UK and Australia sign world-class trade deal
The UK and Australia have today signed an historic trade deal.
The UK has signed an historic trade agreement with Australia, our first from scratch since leaving the EU, setting new global standards in digital and services and creating new work and travel opportunities for Brits and Aussies.
The deal was agreed in principle by the Prime Minister and Australian Prime Minister Scott Morrison in London in June, and negotiators have now finalised all chapters of the agreement.
The final deal was signed in a virtual ceremony by International Trade Secretary Anne-Marie Trevelyan on Thursday night, and will now be laid in Parliament for a period of scrutiny.
The deal is expected to unlock £10.4 billion of additional trade, boosting our economy and increasing wages across the UK, while eliminating tariffs on 100% of UK exports.
It is a deal tailored to the UK economy, with cutting-edge agreements in areas where Britain is a world leader, including in digital and tech, along with increased access to Australia for the UK’s powerhouse service sectors.
This agreement will help create new opportunities for businesses in both the UK and Australia:
- It gives UK firms guaranteed access to bid for an additional £10 billion worth of Australian public sector contracts per year.
- It will allow young people to work and travel in Australia for up to three years at a time, removing previous visa conditions.
- For the first time UK service suppliers including architects, scientists, researchers, lawyers and accountants will have access to visas to work in Australia without being subject to Australia’s changing skilled occupation list. This is more than Australia has ever offered any other country in a free trade agreement.
- The deal removes tariffs on all UK exports, making it cheaper to sell iconic products like cars, Scotch whisky and UK fashion to Australia, while making Australian favourites like Jacob’s Creek and Hardys wines, Tim Tams and surfboards more accessible for British consumers.
The deal is also a gateway into the fast-growing Indo-Pacific region and will boost our bid to join CPTPP, one of the largest free trade areas in the world, covering £8.4 trillion of GDP and 11 Pacific nations from Australia to Mexico.
International Trade Secretary Anne-Marie Trevelyan said:
Our UK-Australia trade deal is a landmark moment in the historic and vital relationship between our two Commonwealth nations. This agreement is tailored to the UK’s strengths, and delivers for businesses, families, and consumers in every part of the UK – helping us to level up. We will continue to work together in addressing shared challenges in global trade, climate change and technological changes in the years ahead.
Today we demonstrate what the UK can achieve as an agile, independent sovereign trading nation. This is just the start as we get on the front foot and seize the seismic opportunities that await us on the world stage.
RenewableUK’s CEO Dan McGrail said:
Australia has the potential to be a clean energy powerhouse, able to provide all its electricity needs using just 1% of its offshore wind potential.
This free trade agreement will make it easier for UK and Australian companies to export green technologies and expertise, speeding up the transition of both countries to our net zero goals. We look forward to seeing even more UK companies out in Australia, ensuring they maximise all the economic benefits we’ve seen flow from our low-cost wind energy and green hydrogen developments.
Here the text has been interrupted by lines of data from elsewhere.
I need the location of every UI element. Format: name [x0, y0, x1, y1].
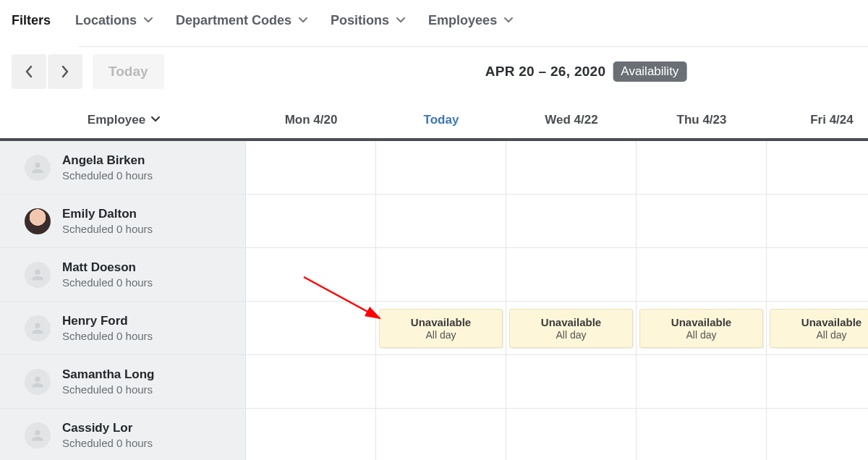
day-cell[interactable] [376, 248, 506, 301]
chevron-left-icon [25, 65, 33, 78]
day-cell[interactable] [506, 409, 637, 460]
availability-card[interactable]: UnavailableAll day [770, 309, 868, 348]
employee-meta: Matt DoesonScheduled 0 hours [62, 260, 153, 289]
employee-meta: Cassidy LorScheduled 0 hours [62, 421, 153, 449]
day-cell[interactable] [637, 355, 767, 408]
prev-week-button[interactable] [12, 54, 46, 89]
employee-cell[interactable]: Samantha LongScheduled 0 hours [0, 355, 246, 408]
day-headers: Mon 4/20TodayWed 4/22Thu 4/23Fri 4/24 [246, 113, 868, 127]
availability-title: Unavailable [411, 316, 471, 328]
day-cell[interactable] [376, 195, 506, 247]
calendar-header: Employee Mon 4/20TodayWed 4/22Thu 4/23Fr… [0, 102, 868, 141]
filter-positions-label: Positions [331, 13, 389, 28]
filter-employees-label: Employees [428, 13, 497, 28]
employee-name: Emily Dalton [62, 207, 153, 221]
day-cell[interactable] [506, 195, 637, 247]
day-cell[interactable] [637, 141, 767, 194]
day-cell[interactable] [767, 409, 868, 460]
day-cell[interactable] [637, 195, 767, 247]
chevron-down-icon [144, 17, 151, 25]
day-cell[interactable] [767, 195, 868, 247]
filter-employees[interactable]: Employees [428, 13, 511, 28]
chevron-right-icon [61, 65, 69, 78]
chevron-down-icon [299, 17, 306, 25]
day-cell[interactable] [246, 248, 376, 301]
toolbar: Today APR 20 – 26, 2020 Availability [0, 41, 868, 102]
filter-department-codes[interactable]: Department Codes [176, 13, 306, 28]
employee-cell[interactable]: Matt DoesonScheduled 0 hours [0, 248, 246, 301]
employee-meta: Emily DaltonScheduled 0 hours [62, 207, 153, 235]
day-header[interactable]: Mon 4/20 [246, 113, 376, 127]
avatar-placeholder [25, 262, 51, 288]
avatar-placeholder [25, 422, 51, 448]
availability-card[interactable]: UnavailableAll day [379, 309, 503, 348]
employee-cell[interactable]: Angela BirkenScheduled 0 hours [0, 141, 246, 194]
availability-title: Unavailable [671, 316, 731, 328]
avatar-placeholder [25, 369, 51, 395]
day-cell[interactable]: UnavailableAll day [376, 302, 506, 354]
employee-meta: Henry FordScheduled 0 hours [62, 314, 153, 342]
day-cell[interactable] [246, 355, 376, 408]
availability-card[interactable]: UnavailableAll day [509, 309, 633, 348]
day-cell[interactable] [767, 248, 868, 301]
date-range-text: APR 20 – 26, 2020 [485, 64, 606, 80]
employee-name: Matt Doeson [62, 260, 153, 275]
day-header[interactable]: Fri 4/24 [767, 113, 868, 127]
table-row: Angela BirkenScheduled 0 hours [0, 141, 868, 195]
day-header[interactable]: Thu 4/23 [637, 113, 767, 127]
employee-name: Angela Birken [62, 153, 153, 168]
employee-scheduled-hours: Scheduled 0 hours [62, 330, 153, 342]
employee-column-header[interactable]: Employee [0, 113, 246, 127]
employee-column-header-label: Employee [88, 113, 145, 127]
availability-card[interactable]: UnavailableAll day [639, 309, 763, 348]
day-cell[interactable]: UnavailableAll day [637, 302, 767, 354]
employee-name: Henry Ford [62, 314, 153, 328]
chevron-down-icon [151, 116, 158, 124]
today-button[interactable]: Today [93, 54, 164, 89]
date-range: APR 20 – 26, 2020 Availability [485, 61, 687, 82]
day-cell[interactable]: UnavailableAll day [767, 302, 868, 354]
employee-meta: Samantha LongScheduled 0 hours [62, 367, 155, 396]
day-cell[interactable] [506, 248, 637, 301]
day-cell[interactable]: UnavailableAll day [506, 302, 637, 354]
day-cell[interactable] [767, 355, 868, 408]
day-cell[interactable] [767, 141, 868, 194]
avatar-photo [25, 208, 51, 234]
availability-detail: All day [556, 329, 586, 341]
next-week-button[interactable] [48, 54, 82, 89]
filter-locations[interactable]: Locations [75, 13, 151, 28]
day-cell[interactable] [376, 409, 506, 460]
employee-cell[interactable]: Henry FordScheduled 0 hours [0, 302, 246, 354]
day-cell[interactable] [246, 409, 376, 460]
day-header-today[interactable]: Today [376, 113, 506, 127]
table-row: Henry FordScheduled 0 hoursUnavailableAl… [0, 302, 868, 355]
employee-meta: Angela BirkenScheduled 0 hours [62, 153, 153, 182]
day-cell[interactable] [376, 141, 506, 194]
employee-scheduled-hours: Scheduled 0 hours [62, 223, 153, 235]
employee-name: Samantha Long [62, 367, 155, 382]
day-header[interactable]: Wed 4/22 [506, 113, 637, 127]
filters-label: Filters [12, 13, 51, 28]
day-cell[interactable] [376, 355, 506, 408]
filter-locations-label: Locations [75, 13, 137, 28]
day-cell[interactable] [506, 141, 637, 194]
day-cell[interactable] [637, 409, 767, 460]
employee-scheduled-hours: Scheduled 0 hours [62, 169, 153, 182]
chevron-down-icon [396, 17, 404, 25]
day-cell[interactable] [246, 141, 376, 194]
employee-name: Cassidy Lor [62, 421, 153, 435]
filter-positions[interactable]: Positions [331, 13, 404, 28]
employee-scheduled-hours: Scheduled 0 hours [62, 276, 153, 289]
filter-bar: Filters Locations Department Codes Posit… [0, 0, 868, 41]
avatar-placeholder [25, 155, 51, 181]
table-row: Emily DaltonScheduled 0 hours [0, 195, 868, 248]
day-cell[interactable] [637, 248, 767, 301]
day-cell[interactable] [246, 302, 376, 354]
employee-cell[interactable]: Cassidy LorScheduled 0 hours [0, 409, 246, 460]
employee-cell[interactable]: Emily DaltonScheduled 0 hours [0, 195, 246, 247]
day-cell[interactable] [246, 195, 376, 247]
table-row: Samantha LongScheduled 0 hours [0, 355, 868, 409]
employee-scheduled-hours: Scheduled 0 hours [62, 383, 155, 396]
day-cell[interactable] [506, 355, 637, 408]
nav-button-group [12, 54, 82, 89]
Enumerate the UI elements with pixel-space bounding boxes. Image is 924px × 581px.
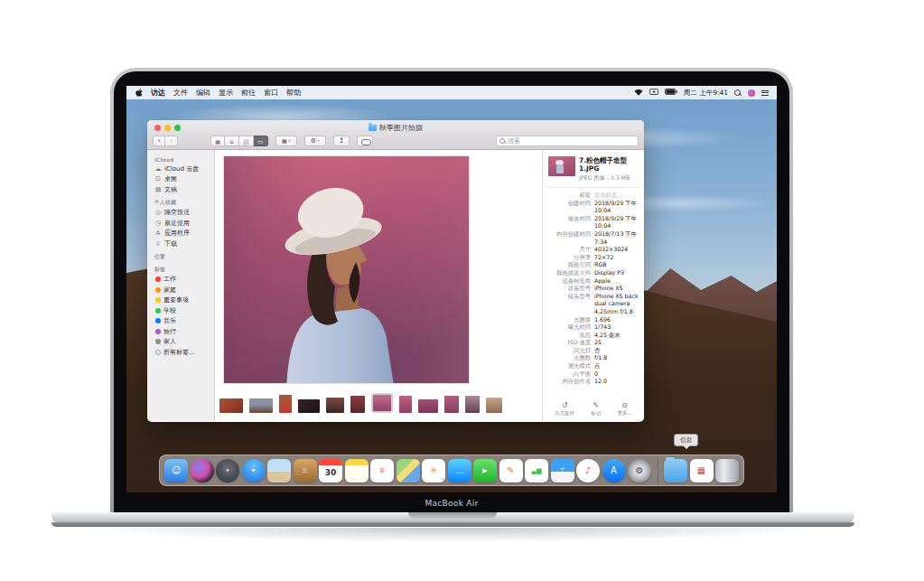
- metadata-row: ISO 速度25: [548, 339, 639, 347]
- gallery-view-pane: [215, 150, 542, 421]
- apple-logo-icon[interactable]: [135, 89, 143, 97]
- menu-clock[interactable]: 周二 上午9:41: [684, 89, 728, 98]
- dock-finder-icon[interactable]: ☺: [164, 459, 188, 483]
- metadata-value: 12.0: [591, 378, 639, 386]
- group-by-button[interactable]: ▦ ∨: [275, 136, 297, 146]
- dock-messages-icon[interactable]: …: [448, 459, 471, 483]
- notification-center-icon[interactable]: [761, 90, 769, 96]
- metadata-value: 点: [591, 362, 639, 370]
- sidebar-item[interactable]: A应用程序: [147, 229, 214, 239]
- dock-app-store-icon[interactable]: A: [602, 459, 626, 483]
- dock-contacts-icon[interactable]: ☰: [294, 459, 317, 483]
- dock-trash-icon[interactable]: [715, 459, 739, 483]
- spotlight-search-icon[interactable]: [734, 89, 742, 97]
- macbook-screen: 访达文件编辑显示前往窗口帮助 周二 上午9:41: [126, 86, 777, 492]
- metadata-value: Display P3: [591, 269, 639, 277]
- thumbnail-6[interactable]: [350, 396, 365, 413]
- thumbnail-11[interactable]: [465, 396, 480, 413]
- dock-photos-icon[interactable]: ✳: [422, 459, 445, 483]
- more-button[interactable]: ⊖更多…: [618, 401, 632, 417]
- sidebar-item-icon: ⊡: [154, 175, 162, 183]
- metadata-label: 白平衡: [548, 370, 591, 379]
- dock-launchpad-icon[interactable]: ✦: [216, 459, 239, 483]
- sidebar-item[interactable]: 旅行: [147, 326, 214, 337]
- dock-documents-stack-icon[interactable]: ▦: [690, 459, 714, 483]
- search-input[interactable]: [508, 137, 635, 145]
- action-menu-button[interactable]: ⚙ ∨: [304, 136, 326, 146]
- thumbnail-selected[interactable]: [373, 395, 391, 411]
- dock-calendar-icon[interactable]: 30: [319, 459, 342, 483]
- dock-pages-icon[interactable]: ✎: [499, 459, 523, 483]
- menu-item-7[interactable]: 帮助: [286, 88, 301, 98]
- dock-siri-icon[interactable]: [191, 459, 214, 483]
- search-field[interactable]: [496, 136, 639, 146]
- sidebar-item[interactable]: ▤文稿: [147, 184, 214, 195]
- device-label: MacBook Air: [110, 499, 793, 508]
- dock-numbers-icon[interactable]: ▃▆: [525, 459, 548, 483]
- sidebar-item[interactable]: 所有标签…: [147, 347, 214, 358]
- dock-downloads-folder-icon[interactable]: [664, 459, 687, 483]
- photo-preview[interactable]: [223, 155, 470, 384]
- thumbnail-12[interactable]: [486, 398, 502, 413]
- back-button[interactable]: ‹: [153, 136, 165, 146]
- dock-itunes-icon[interactable]: ♪: [576, 459, 600, 483]
- markup-button[interactable]: ✎标记: [591, 401, 601, 417]
- sidebar-item[interactable]: ⊡桌面: [147, 174, 214, 185]
- rotate-left-button[interactable]: ↺向左旋转: [555, 401, 574, 417]
- sidebar-item[interactable]: ◎隔空投送: [147, 208, 214, 219]
- wifi-icon[interactable]: [634, 89, 643, 98]
- sidebar-item[interactable]: 学校: [147, 305, 214, 316]
- sidebar-item[interactable]: ⇩下载: [147, 239, 214, 249]
- forward-button[interactable]: ›: [165, 136, 178, 146]
- thumbnail-4[interactable]: [298, 399, 320, 413]
- menu-item-2[interactable]: 文件: [173, 88, 188, 98]
- dock-system-preferences-icon[interactable]: ⚙: [628, 459, 651, 483]
- menu-item-6[interactable]: 窗口: [264, 88, 278, 98]
- sidebar-item[interactable]: 家人: [147, 337, 214, 348]
- metadata-value: iPhone XS back dual camera 4.25mm f/1.8: [591, 293, 639, 316]
- sidebar-item[interactable]: 工作: [147, 275, 214, 286]
- tag-button[interactable]: [357, 136, 373, 146]
- sidebar-section-header: iCloud: [147, 153, 214, 164]
- menu-item-4[interactable]: 显示: [219, 88, 233, 98]
- dock-maps-icon[interactable]: [397, 459, 420, 483]
- dock-preview-icon[interactable]: [267, 459, 291, 483]
- thumbnail-9[interactable]: [418, 399, 438, 413]
- display-icon[interactable]: [649, 89, 658, 98]
- siri-icon[interactable]: [748, 89, 755, 97]
- file-thumbnail: [548, 156, 575, 176]
- gallery-view-button[interactable]: ▭: [254, 136, 268, 146]
- thumbnail-8[interactable]: [399, 396, 412, 413]
- sidebar-item[interactable]: 音乐: [147, 316, 214, 327]
- thumbnail-2[interactable]: [249, 398, 273, 413]
- thumbnail-5[interactable]: [326, 398, 344, 413]
- more-icon: ⊖: [621, 401, 628, 409]
- dock-reminders-icon[interactable]: ≣: [370, 459, 394, 483]
- dock-keynote-icon[interactable]: ⊤: [551, 459, 574, 483]
- menu-item-5[interactable]: 前往: [241, 88, 256, 98]
- thumbnail-10[interactable]: [444, 396, 459, 413]
- column-view-button[interactable]: |||: [239, 136, 254, 146]
- sidebar-item[interactable]: 家庭: [147, 285, 214, 295]
- thumbnail-3[interactable]: [279, 395, 292, 413]
- sidebar-item[interactable]: ☁iCloud 云盘: [147, 164, 214, 174]
- metadata-label: 创建时间: [548, 200, 591, 215]
- list-view-button[interactable]: ≡: [225, 136, 239, 146]
- menu-item-1[interactable]: 访达: [151, 88, 165, 98]
- thumbnail-1[interactable]: [219, 398, 243, 413]
- sidebar-item[interactable]: ◷最近使用: [147, 218, 214, 229]
- dock-notes-icon[interactable]: [345, 459, 369, 483]
- quick-actions: ↺向左旋转✎标记⊖更多…: [543, 401, 644, 417]
- icon-view-button[interactable]: ▦: [210, 136, 225, 146]
- markup-icon: ✎: [593, 401, 599, 409]
- dock-facetime-icon[interactable]: ▶: [473, 459, 497, 483]
- menu-item-3[interactable]: 编辑: [196, 88, 210, 98]
- battery-icon[interactable]: [665, 89, 677, 97]
- sidebar-item[interactable]: 重要事项: [147, 295, 214, 306]
- metadata-label: 光圈值: [548, 316, 591, 324]
- metadata-row: 内容创作者12.0: [548, 378, 639, 386]
- dock-safari-icon[interactable]: ✦: [242, 459, 266, 483]
- metadata-value[interactable]: 添加标签…: [591, 192, 639, 200]
- share-button[interactable]: ↥: [333, 136, 350, 146]
- metadata-value: 0: [591, 370, 639, 379]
TheCityUK Managing Director, International Trade and Investment, Nicola Watkinson, said:
This agreement with Australia is further evidence of the UK breaking ground with new trade deals with key trade partners. It is the first wholly new agreement negotiated with an advanced economy, and it furthers the UK objective to join the Comprehensive and Progressive Trans-Pacific Partnership (CPTPP).
The agreement rightly focuses on issues important to the services sectors representing 80% of the UK economy, such as recognition of professional qualifications, data and digital provisions, which all create new opportunities for UK exporters. As the UK’s largest exporter of services, the financial and related professional services industry welcomes this agreement.
Stephen Phipson, CEO of Make UK, the manufacturers’ organisation, said:
Achieving a new preferential trade arrangement with Australia is welcome for Britain’s manufacturers who will benefit from day one with tariff free access on goods sold and witness improvements in business mobility between the two countries.
With enhanced export opportunities for the UK’s medical device manufacturing sector and strengthened frameworks for bilateral co-operation on technical standards and regulations, there is much that the UK and Australia can work on in the future to boost exports from the UK. In the coming months, we look forward to working with Government to look at how the wider benefits of this new and closer relationship can be positioned and communicated with the manufacturing sector to maximise understanding of the opportunities available ahead of the deal coming into force in the future.